Alla Paris Haute Couture Week, Daniel Roseberry riscrive i codici della moda d’atelier, intrecciando la memoria storica della maison Schiaparelli con una visione radicalmente futurista.

C’è un preciso momento in cui la moda smette di essere solo vestito e diventa narrazione, sogno, visione. È in questo spazio rarefatto che si colloca la nuova collezione haute couture autunno-inverno 2025/26 di Schiaparelli, firmata da Daniel Roseberry, presentata il primo giorno della Paris Haute Couture Week.

Con il titolo Back to the Future, Roseberry firma una sfilata che è insieme elegia del passato e prefigurazione del futuro: un esercizio di sottrazione, di essenzialità cromatica, di tensione formale che disarma e incanta.

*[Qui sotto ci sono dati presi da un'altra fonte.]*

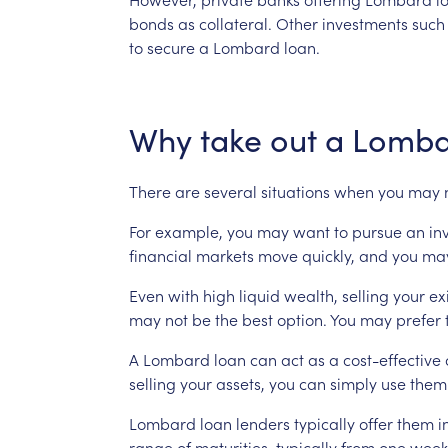
bonds
as
collateral.
Other
investments
such
to
secure
a
Lombard
loan.
Why
take
out
a
Lomba
There
are
several
situations
when
you
may
For
example,
you
may
want
to
pursue
an
in
financial
markets
move
quickly,
and
you
ma
Even
with
high
liquid
wealth,
selling
your
ex
may
not
be
the
best
option.
You
may
prefer
A
Lombard
loan
can
act
as
a
cost-effective
selling
your
assets,
you
can
simply
use
them
Lombard
loan
lenders
typically
offer
them
i
range
of
maturities,
typically
from
one
week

Lontano dal corsetto che negli anni è diventato firma della Maison, il direttore creativo opta per silhouette asciutte, tagliati in sbieco e una palette ridotta all’osso: bianco, nero e rossi profondi. L’effetto è quello di un’eleganza senza tempo, scolpita nel silenzio tra due epoche. “Mi sono chiesto: se eliminassi ogni segno del presente, potrei creare qualcosa che sembra provenire dal domani?”, ha raccontato Roseberry.

La collezione prende le mosse da un episodio storico reale: l’esilio volontario di Elsa Schiaparelli a New York nel giugno del 1940, per sfuggire all’occupazione nazista. Su quella frattura storica si innesta il concept creativo, che riprende codici anni ’40 – linee dritte, vita segnata, proporzioni studiate – ma li spinge oltre, in un dialogo con il surrealismo e l’artigianalità contemporanea.

Tra i dettagli più emblematici: il buco della serratura – icona schiaparelliana – questa volta realizzato in ceramica artigianale, cucito nel tessuto come fosse un segreto da decifrare. Le giacche voluminose dei tailleur, intessute con fili d’argento, convivono con abiti che brillano di luce propria, come il lungo modello iridescente indossato da Maggie Maurer o la silhouette a collo alto sfoggiata da Mona Tougaard.

In questo teatro immobile di citazioni e intuizioni, fa la sua comparsa anche la giacca Elsa, tributo esplicito alla fondatrice della maison. Il risultato è una collezione intensa e misurata, dove nulla è accessorio e ogni elemento partecipa di un’estetica alta, quasi sacra. “La couture deve restare un gesto profondamente umano. È come entrare in una chiesa: ci si aspetta di provare emozione”, ha dichiarato lo stilista.

E proprio l’emozione è la chiave di lettura di questo lavoro, che nasce da un esercizio di rigore ma sfocia in una dimensione quasi spirituale. Non c’è nostalgia né retromania: il passato, nelle mani di Roseberry, è un linguaggio, non una prigione. Il futuro, invece, è una possibilità concreta, da costruire pezzo per pezzo con ago, filo e visione.

Nell’epoca dell’intelligenza artificiale, Roseberry sceglie invece la lentezza, la manualità, l’intimità del gesto sartoriale. E consegna alla couture un ruolo che è quasi politico: creare sospensione, rallentare il tempo, ridare significato al presente.